- Born: Nicholas Withycombe Garland 1 September 1935 (age 91) Hampstead, London, England
- Education: Slade School of Art
- Occupations: Editorial cartoonist, former theatre actor, stage manager and director
- Known for: Illustrations for Private Eye magazine; Creating with Barry Humphries the comic strip character Barry McKenzie; Publication of Drawing the Games;
- Notable work: Work at The Spectator newspaper; Political cartoonist at The Daily Telegraph (1966–1986, 1990–2011); Founding journalist at The Independent; Political cartoonist fr newspaper New Statesman; Cartoonist for 2012 Olympic Games;
- Children: Alex Garland

= Nicholas Garland =

British cartoonist

Nicholas Withycombe Garland (born 1 September 1935) is a British political cartoonist, known (as Garland) for his numerous newspaper works, particularly for The Daily Telegraph.

==Early life==
Garland was born in Hampstead, London. His father was a physician and his mother a sculptor. He was the second of six children: he had three brothers and two sisters and two half-sisters. The family emigrated to New Zealand in 1946–7. He attended Rongotai College in Wellington.

==Professional career==
===Theatrical and directorial roles===
On leaving school, Garland joined the New Zealand Players (as a spear carrier and ASM), the only professional theatre company in New Zealand at the time, under the directorship of Richard Campion. In 1954 he returned to London to attend the Slade School of Art. After leaving the Slade, he went back into the theatre and joined Guildford Repertory Theatre Company as a stage manager.

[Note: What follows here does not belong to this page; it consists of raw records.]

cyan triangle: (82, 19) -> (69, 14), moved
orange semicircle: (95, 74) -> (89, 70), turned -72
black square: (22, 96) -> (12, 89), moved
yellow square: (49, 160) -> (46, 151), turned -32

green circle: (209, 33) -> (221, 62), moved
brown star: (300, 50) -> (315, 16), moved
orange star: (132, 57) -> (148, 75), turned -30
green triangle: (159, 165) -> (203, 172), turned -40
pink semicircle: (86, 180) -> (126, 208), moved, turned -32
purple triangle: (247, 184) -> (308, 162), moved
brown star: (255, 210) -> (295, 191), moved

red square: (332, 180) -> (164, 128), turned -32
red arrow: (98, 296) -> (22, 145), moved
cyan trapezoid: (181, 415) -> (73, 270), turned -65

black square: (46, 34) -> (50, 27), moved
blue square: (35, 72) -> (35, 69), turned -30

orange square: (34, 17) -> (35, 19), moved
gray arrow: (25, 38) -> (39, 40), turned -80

In 1958 he moved to the Royal Court Theatre in Sloane Square, London, where he worked for the next three years. Subsequently he worked as a director, at Cheltenham Repertory Company and elsewhere, including as Assistant Director to Peter Ustinov in London and New York. He directed the first two cabarets at Peter Cook's Establishment Club and spent a year at the BBC working in the Tonight department.

===Career as cartoonist===
In 1964, Garland left the theatre to devote himself to a career as a cartoonist. He and Barry Humphries created the Barry McKenzie comic strip in Private Eye.

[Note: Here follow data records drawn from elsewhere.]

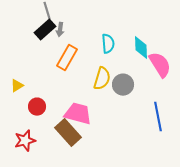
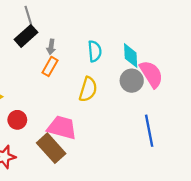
gray arrow: (60, 30) -> (51, 47), moved
orange rectangle: (67, 58) -> (50, 66), size x0.7
gray circle: (123, 85) -> (132, 81), moved

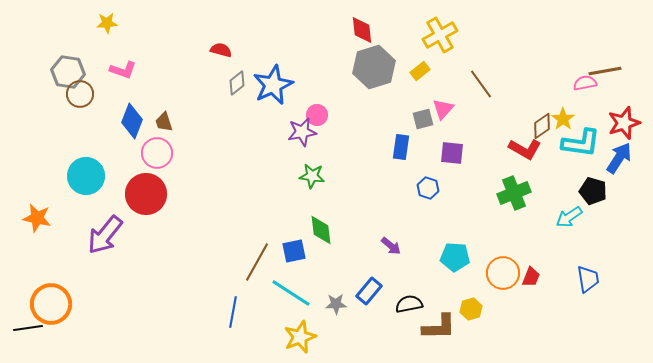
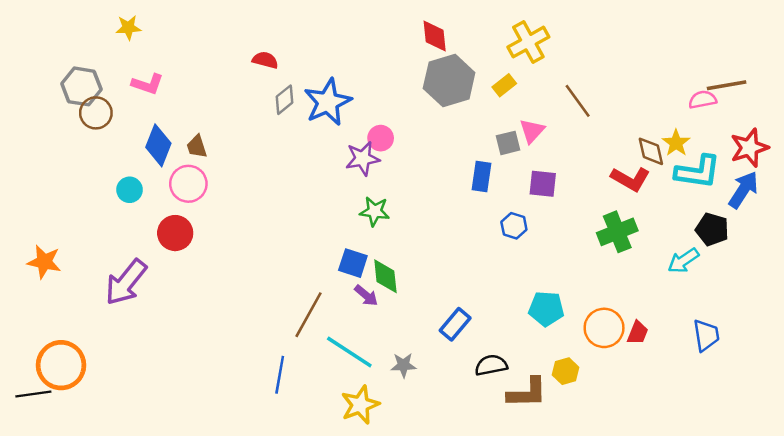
brown diamond: (542, 126) -> (651, 151), turned -68
cyan circle: (86, 176) -> (130, 190), moved, size x0.6
red circle: (146, 194) -> (175, 233), size x0.7
purple arrow: (391, 246) -> (366, 295), moved
blue square: (294, 251) -> (353, 263), moved, turned 30
blue rectangle: (369, 291) -> (455, 324), moved

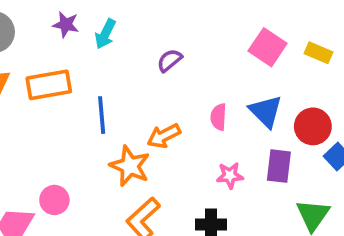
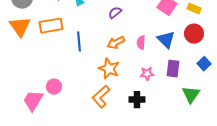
red circle: (313, 126) -> (194, 34), moved
orange arrow: (164, 136) -> (116, 43), moved
orange star: (130, 166) -> (109, 69), moved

Garland also worked for The Spectator and other journals. In 1966, he was appointed the first political cartoonist of The Daily Telegraph where he remained until 1986 when he was a founding journalist of The Independent. He rejoined The Daily Telegraph from 1990 until 2011. He was political cartoonist on the New Statesman during the 1970s and worked for The Spectator for many years.

In 2012, he was appointed Cartoonist of the 2012 London Olympics by the Mayor of London, Boris Johnson. He undertook a series of drawings, woodcuts and paintings, published in the book Drawing the Games. His work is represented in the British Museum, the Museum of London, and the Ashmolean Museum.

===Exhibitions===
He has exhibited woodcuts at the Fine Art Society in Bond Street, and his publications include: (illustrated) Horatius, by T. B. Macaulay (1977); An Indian Journal (1983); Twenty Years of Cartoons (1984); Travels With My Sketchbook (1987); Not Many Dead (1990); (illustrated )The Coma, by Alex Garland (2004); I Wish… (2007); Mommy, Daddy, Evan, Sage, by Eric McHenry (2011).

==Honours==
Garland was awarded the OBE in the 1998 New Year Honours.

==Personal life==
In 1964, Garland married Harriet Crittall, and the marriage was dissolved in 1968. In 1969 he married Caroline Medawar: they had two sons, including Alexander, before the marriage was dissolved in 1994. In 1995 he married Priscilla Roth, with whom he lives in Belsize Park, London.